====== Provided data

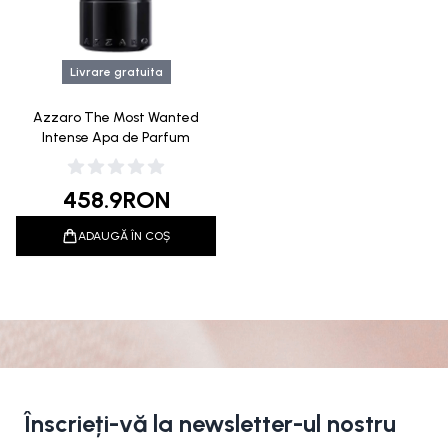
Livrare gratuita
Azzaro The Most Wanted
Intense Apa de Parfum
458.9
RON
ADAUGĂ ÎN COȘ
Înscrieți-vă la newsletter-ul nostru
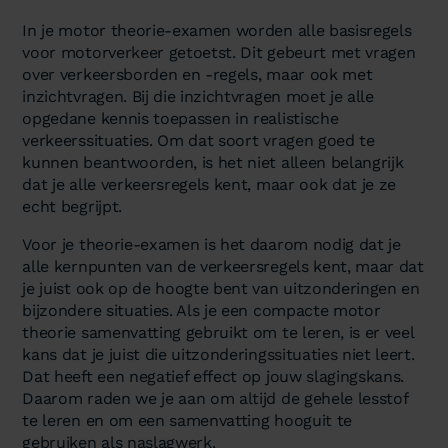
In je motor theorie-examen worden alle basisregels
voor motorverkeer getoetst. Dit gebeurt met vragen
over verkeersborden en -regels, maar ook met
inzichtvragen. Bij die inzichtvragen moet je alle
opgedane kennis toepassen in realistische
verkeerssituaties. Om dat soort vragen goed te
kunnen beantwoorden, is het niet alleen belangrijk
dat je alle verkeersregels kent, maar ook dat je ze
echt begrijpt.
Voor je theorie-examen is het daarom nodig dat je
alle kernpunten van de verkeersregels kent, maar dat
je juist ook op de hoogte bent van uitzonderingen en
bijzondere situaties. Als je een compacte motor
theorie samenvatting gebruikt om te leren, is er veel
kans dat je juist die uitzonderingssituaties niet leert.
Dat heeft een negatief effect op jouw slagingskans.
Daarom raden we je aan om altijd de gehele lesstof
te leren en om een samenvatting hooguit te
gebruiken als naslagwerk.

============

**Task to carry out**: Reproduce, word for word, the lines of the data from the one that contains "Voor je theorie-examen" to the end, both ends included.

**Response area**:
Voor je theorie-examen is het daarom nodig dat je
alle kernpunten van de verkeersregels kent, maar dat
je juist ook op de hoogte bent van uitzonderingen en
bijzondere situaties. Als je een compacte motor
theorie samenvatting gebruikt om te leren, is er veel
kans dat je juist die uitzonderingssituaties niet leert.
Dat heeft een negatief effect op jouw slagingskans.
Daarom raden we je aan om altijd de gehele lesstof
te leren en om een samenvatting hooguit te
gebruiken als naslagwerk.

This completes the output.